Hackers Exploit Global Vulnerability
In a recent cybersecurity breach, over 900 companies worldwide have fallen victim to a sophisticated attack leveraging the React2Shell vulnerability. This operation was orchestrated using advanced tools, including AI and Telegram bots, to infiltrate and extract sensitive data from numerous organizations. The attackers employed a tool known as the ‘Bissa scanner’ to target internet-facing web applications on a massive scale. This allowed them to gather vital credentials and send real-time alerts directly to the attacker’s Telegram account.
Understanding the React2Shell Vulnerability
At the core of these attacks lies a critical vulnerability in Next.js, identified as CVE-2025-55182, commonly referred to as React2Shell. This flaw enabled attackers to target millions of web servers, accessing sensitive environment files that often contain crucial passwords and API keys. The threat actors meticulously organized their efforts, focusing on financial institutions, cryptocurrency platforms, and retail companies, which were severely impacted.
The DFIR Report analysts uncovered the full extent of this cyber campaign when they found an exposed server containing over 13,000 files across more than 150 directories. This server was not merely a data repository but a well-structured operation with scripts for exploitation, credential harvesting, and access validation all in one location.
Automation and Efficiency in Cyberattacks
The attackers enhanced their operation’s efficiency through automation, utilizing tools such as Claude Code and OpenClaw. These tools supported troubleshooting and workflow management, streamlining the exploitation process. A significant aspect of this breach was the use of Telegram for real-time notifications. The attackers used a Telegram bot, @bissapwned_bot, to receive instant alerts for each successful React2Shell exploit. Each alert included detailed information about the victim’s identity and security posture, allowing the attacker to prioritize breaches efficiently.

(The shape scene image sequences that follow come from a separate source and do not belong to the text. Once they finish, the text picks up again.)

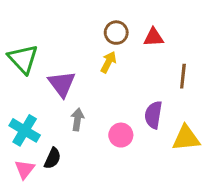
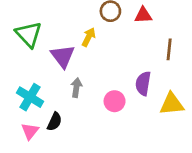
yellow arrow: (108, 62) -> (89, 37), moved

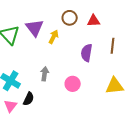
purple triangle: (63, 56) -> (35, 28), moved
purple semicircle: (143, 83) -> (87, 53), moved

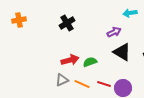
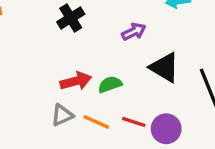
purple arrow: (114, 32) -> (134, 32), moved

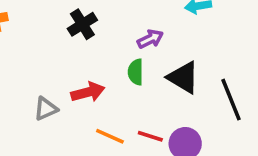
green semicircle: (110, 84) -> (136, 72), moved, turned -70
gray triangle: (62, 115) -> (46, 109), moved

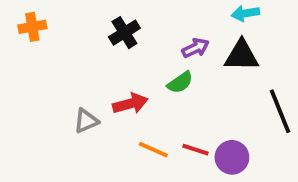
green semicircle: (136, 72) -> (180, 82), turned -125
black triangle: (183, 78) -> (242, 56), moved, turned -30

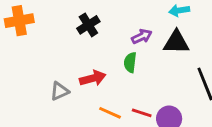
orange cross: (32, 27) -> (19, 21), size x1.4
green semicircle: (180, 82) -> (130, 62), turned 132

The scale of credential theft was extensive, with the attackers collecting keys and tokens from major AI providers, cloud platforms, and payment systems. Between April 10 and April 21, 2026, the attackers uploaded over 65,000 archived files to a cloud storage bucket, demonstrating the operation’s automated and continuous nature.
Critical Measures for Cyber Defense
The discovery of this operation highlights the need for robust cybersecurity measures. The DFIR Report researchers recommend several defensive actions. Organizations should ensure they patch vulnerabilities promptly and subscribe to vendor advisories to prevent critical CVEs from going undetected. It’s crucial to store production credentials securely and limit their access and lifetime. Monitoring outbound traffic and regularly rotating credentials can also help protect against such sophisticated attacks.
As the threat landscape evolves, companies must remain vigilant and proactive in securing their digital assets. Implementing these defensive strategies can mitigate the risks posed by advanced cyber threats like the React2Shell vulnerability.